* **Exercise prompt**
Pick out all lines of the entries that include the word "collapse" and copy them.

——

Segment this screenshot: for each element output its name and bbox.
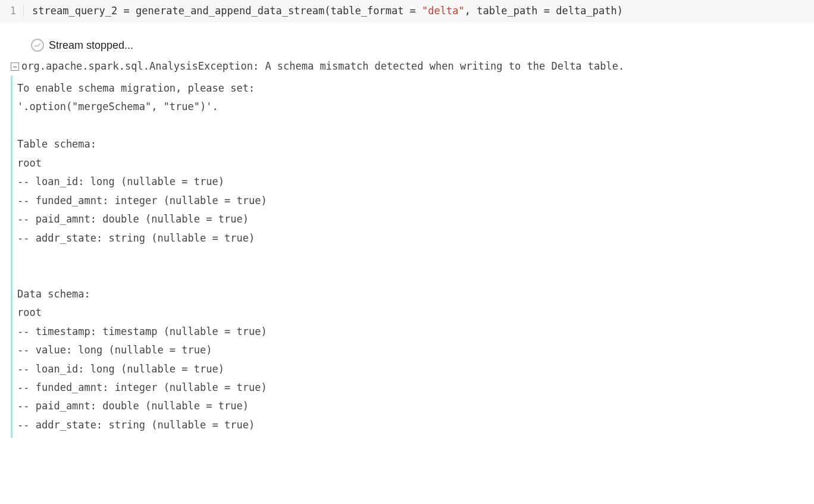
code-comma: , xyxy=(465,5,477,17)
code-function: generate_and_append_data_stream xyxy=(136,5,324,17)
collapse-icon: − xyxy=(12,63,17,70)
collapse-toggle[interactable]: − xyxy=(11,62,19,71)
stream-status-row: Stream stopped... xyxy=(0,39,814,52)
error-header-text: org.apache.spark.sql.AnalysisException: … xyxy=(21,60,624,72)
code-identifier: delta_path xyxy=(556,5,616,17)
line-number-gutter: 1 xyxy=(0,5,24,17)
code-paren-open: ( xyxy=(324,5,330,17)
code-editor-content[interactable]: stream_query_2 = generate_and_append_dat… xyxy=(24,5,623,17)
code-param-assign: = xyxy=(403,5,422,17)
code-paren-close: ) xyxy=(617,5,623,17)
error-detail-block: To enable schema migration, please set: … xyxy=(11,76,814,438)
stream-status-text: Stream stopped... xyxy=(49,39,133,52)
code-variable: stream_query_2 xyxy=(32,5,117,17)
code-param-name: table_path xyxy=(477,5,537,17)
code-param-assign: = xyxy=(538,5,556,17)
code-cell[interactable]: 1 stream_query_2 = generate_and_append_d… xyxy=(0,0,814,22)
code-string-literal: "delta" xyxy=(422,5,465,17)
error-header: −org.apache.spark.sql.AnalysisException:… xyxy=(0,60,814,72)
cell-output-area: Stream stopped... −org.apache.spark.sql.… xyxy=(0,39,814,438)
stream-stopped-icon xyxy=(31,39,44,52)
code-param-name: table_format xyxy=(331,5,404,17)
line-number: 1 xyxy=(10,5,16,17)
code-assign-op: = xyxy=(117,5,136,17)
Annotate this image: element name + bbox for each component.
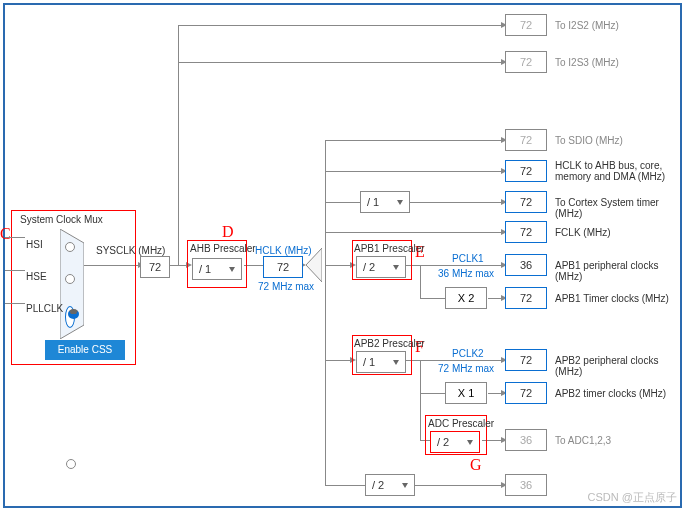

——

* **Answer section**
collapse-icon: − xyxy=(12,63,17,70)
collapse-toggle[interactable]: − xyxy=(11,62,19,71)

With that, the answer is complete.